Several years ago I did some experiments with Franco Moretti, Matt Jockers, Sarah Allison and Ryan Heuser on a set of Victorian novels, experiments that developed into the first pamphlet issued by the Stanford Literary Lab. Having never tried Docuscope on anything but Shakespeare, I was curious to see how the program would perform on other texts. Looking back on that work, which began with a comparison of tagging techniques using Shakespeare’s plays, I think the group’s most important finding was that different tagging schemes can produce convergent results. By counting different things in the texts – strings that Docuscope tags and, alternatively, words that occur with high frequency (most frequent words) – we were able to arrive at similar groupings of texts using different methods. The fact that literary genres could be rendered according to multiple tagging schemes sparked the idea that genre was not a random projection of whatever we had decided to count. What we began to think as we compared methods, and it is as exciting a thought now as it was then, was that genre was something real.
Real as an iceberg, perhaps, genre may have underwater contours that are invisible but mappable with complementary techniques. Without delving too deeply into the specifics of the pamphlet, I’d like to sketch its findings and then discuss them in some of the terms I outlined in the previous post on critical gestures. First the preliminaries. In the initial experiment, we established a corpus (the Globe Shakespeare) and then used two tagging schemes to assign the tokens into those documents to a smaller number of types. (This is the crucial step of reducing the dimensionality of the documents, or “caricaturing” them.) The first tagging scheme, Docuscope, rendered the plays as percentage scores on the types it counts; the second, implemented by Jockers, identified the most frequent words (MFWs) in the corpus and likewise used these as the types or variables for analysis.
What we found was that the circles drawn by critics around these texts – circles here bounding different genres – could be reproduced by multiple means. Docuscope’s hand-curated tagging scheme did a fairly good job of reproducing the genre groupings via an unsupervised clustering algorithm, but so did the MFWs. We were excited by these results, but also cautious. Perhaps the words counted by Docuscope might include the very MFWs that were producing such good results in the parallel trial, which would mean we were working with one tokenization scheme rather than two. Subsequent experiments on Victorian novels curated by the Stanford team – for example, a comparison of the Gothic Novel versus Jacobin (see pp. 20-23) – showed that Docuscope was adding something over and above what was offered by counting MFWs. MFWs such as “was,” “had,” “who,” and “she,” for example were quite good at pulling these two groups apart when used as variables in an unsupervised analysis. But these high frequency words, even when they composed some of the Docuscope types that were helpful in sorting the genres, were correlated with other text strings that were more narrative in character, phrases such as “heard the,” “reached the,” and “commanded the.” So while we had some overlap in the two tagging schemes, what they shared did not explain the complementary sorting power each seemed to bring to the analysis. The rhetorical and semantic layers picked out in Docuscope were, so to speak, doing something alongside the more syntactically important function words that occur in texts with such high frequency.

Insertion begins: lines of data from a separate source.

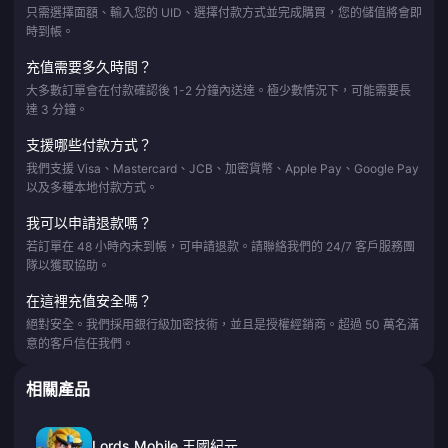
只需選擇面額、輸入您的 UID、選擇付款方式並完成購買，您的儲值將會即
時到帳。
充值需要多久時間？
大多數訂單會在付款確認後 1-2 分鐘內送達。極少數情況下，可能需要長
達 3 分鐘。
支援哪些付款方式？
我們支援 Visa、Mastercard、JCB、加密貨幣、Apple Pay、Google Pay
以及多種本地付款方式。
我可以申請退款嗎？
若訂單在 48 小時內未到帳，可申請退款。請聯絡我們的 24/7 客戶服務團
隊以獲取協助。
在這裡充值安全嗎？
絕對安全。我們採用銀行級加密技術，並且是授權經銷商。超過 50 萬名滿
意的客戶信任我們。
相關產品
Lords Mobile 王國紀元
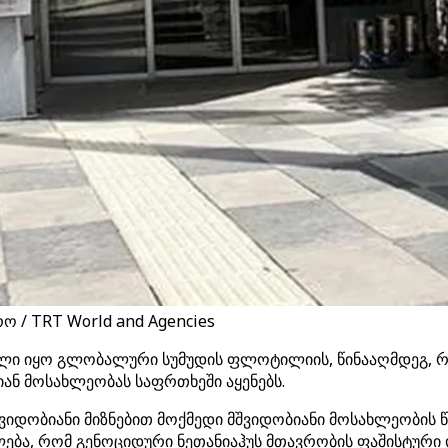
ო / TRT World and Agencies
ლი იყო გლობალური სუმუდის ფლოტილიის, წინააღმდეგ, რ
ან მოსახლეობას საფრთხეში აყენებს.
„მშვიდობიანი მიზნებით მოქმედი მშვიდობიანი მოსახლეობი
ულება, რომ გენოციდური ნეთანიაჰუს მთავრობის ფაშისტურ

The nature of that parallelism or convergence continues to be an interesting subject for thought as we discover more tagging schemes and contemplate making our own. Discussions in the NEH sponsored Early Modern Digital Agendas workshop at the Folger, some of which I have been lucky enough to attend, have pushed Hope and me to return to the issue of convergence and think about it again, especially as we think about how our research project, Visualizing English Print, 1470-1800, might implement new tagging schemes. If MFWs produce viable syntactical criteria for sorting texts, why would this “layer” of syntax be reliably coordinated with another, Docuscope-visible layer that is more obviously semantic or rhetorical? If different tagging schemes can produce convergent results, is it because they are invoking two perspectives on a single entity?

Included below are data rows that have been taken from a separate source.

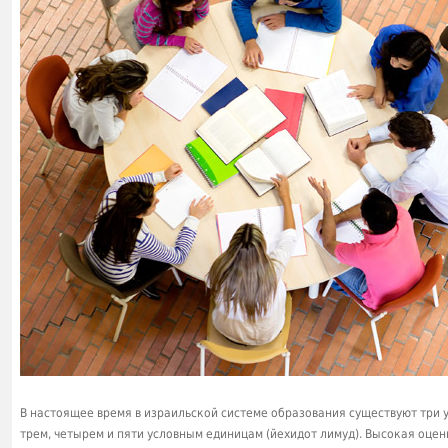
В настоящее время в израильской системе образования существуют три 
трем, четырем и пяти условным единицам (йехидот лимуд). Высокая оцен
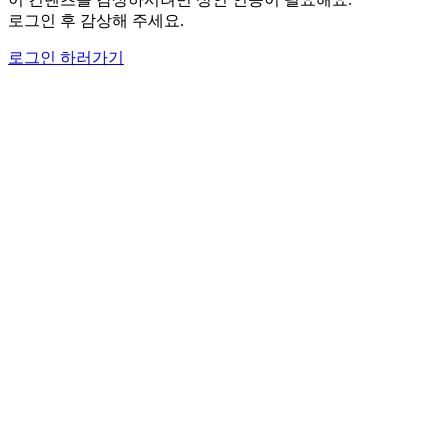
로그인 후 감상해 주세요.
로그인 하러가기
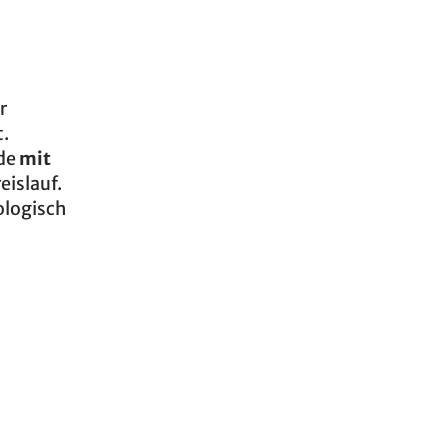
r
t.
rde
mit
eislauf.
kologisch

Because one doesn’t get completely different groupings of texts each time one counts new things, we must posit to the existence of something underneath all the variation, something that can be differently “sounded” by counting different things. The main attribute of this entity is its capacity to encourage or limit certain sorts of linguistic entailments. As I think back on how the argument developed in the Stanford paper with Moretti et al., the crucial moment came when we found that we could describe the Gothic novel as having both more spatial prepositions (“from,” “on,” “in,” “to”) and more narrative verb phrases (“heard the,” “reached the”) than the Jacobin novel. Our next move was to begin asking whether either of the tagging schemes was picking out a more foundational or structural layer of the text – whether, for example, the decision to use a certain type of narrative convention and, so, narrative phrase, entailed the use of corresponding spatial prepositions. As soon as the word “structural” appeared, I think everyone’s heart began to beat a little faster. But why? What is so special about the word “structural,” and what does it mean?

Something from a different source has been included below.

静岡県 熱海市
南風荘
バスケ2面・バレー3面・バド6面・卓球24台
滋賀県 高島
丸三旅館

In the context of this experiment, I think “structural” means “is the source of the entailment;” its use, moreover, suggests that the entailment has direction. We (the authors of the Stanford paper) were claiming that, in deciding to honor the plot conventions of a particular generic type, the writer of a Gothic novel had already committed him or herself to using certain types of very frequent words that critics tend to ignore. The structure or plot was obligating, perhaps in an unconscious way.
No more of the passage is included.